= Wayne Perry (songwriter) =

American singer-songwriter

Darrell Wayne Perry (1950 – May 15, 2005) was a country music singer and songwriter. Perry wrote five Number 1 country songs, before switching to pop music.

==Career==
Perry started his music career in the Cincinnati, Ohio, area in the early 1970s, where he recorded several songs on the Beast Records label before moving to Nashville, Tennessee. His song credits include "Not a Moment Too Soon," recorded by Tim McGraw; "A Woman's Touch," recorded by Toby Keith in 1996; "I Only Miss You," featured in the 1996 movie The Evening Star; and "Every Promise I Ever Made," featured in the 2002 movie Desert Saints. He co-wrote "What Part of No," which was a number-one hit for Lorrie Morgan. Late in his career he added pop music to his repertoire, writing songs for performers such as the Backstreet Boys.

==Death==
Wayne Perry died from throat cancer in 2005, at age 55. The cancer was diagnosed in December 2002. Perry's sister, evangelical preacher Darlene Bishop, persuaded him not to undergo recommended medical treatment, but instead to seek healing through prayer, which she said she had used to overcome breast cancer. Perry accepted her advice and moved from his home in Waverly, Tennessee (near Nashville), to live with his sister at her horse farm in Monroe, Ohio.

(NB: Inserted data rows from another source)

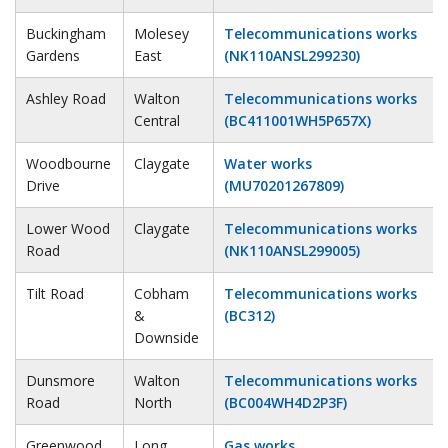
Buckingham
Molesey
Telecommunications works
Gardens
East
(NK110ANSL299230)
Ashley Road
Walton
Telecommunications works
Central
(BC411001WH5P657X)
Woodbourne
Claygate
Water works
Drive
(MU70201267809)
Lower Wood
Claygate
Telecommunications works
Road
(NK110ANSL299005)
Tilt Road
Cobham
Telecommunications works
&
(BC312)
Downside
Dunsmore
Walton
Telecommunications works
Road
North
(BC004WH4D2P3F)
Greenwood
Long
Gas works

Bishop wrote a book, Your Life Follows Your Words, that described herself and her brother's success in healing cancer through their Christian faith. Perry, however, was advised in 2004 that his cancer had become terminal, and died in Monroe the following year. Subsequently, his four children sued Bishop. In the lawsuits, they charged Bishop with wrongdoing in Perry's death, sought to remove her as executor of his estate, and sought ownership of the rights to Perry's music, including many unrecorded songs. Bishop said that the allegations against her were false. However, in a deposition in the case, she revealed that she had never been medically diagnosed with breast cancer; she said she thought she had the disease and later was cured. The wrongful death lawsuit was later dropped. The litigation over Perry's estate was settled in 2010, placing Perry's music in trust for his children.

==Legal battle==
The legal battle over Perry's estate was the subject of a 2011 episode of the Investigation Discovery television series The Will: Family Secrets Revealed, entitled "The Estate of Wayne Perry."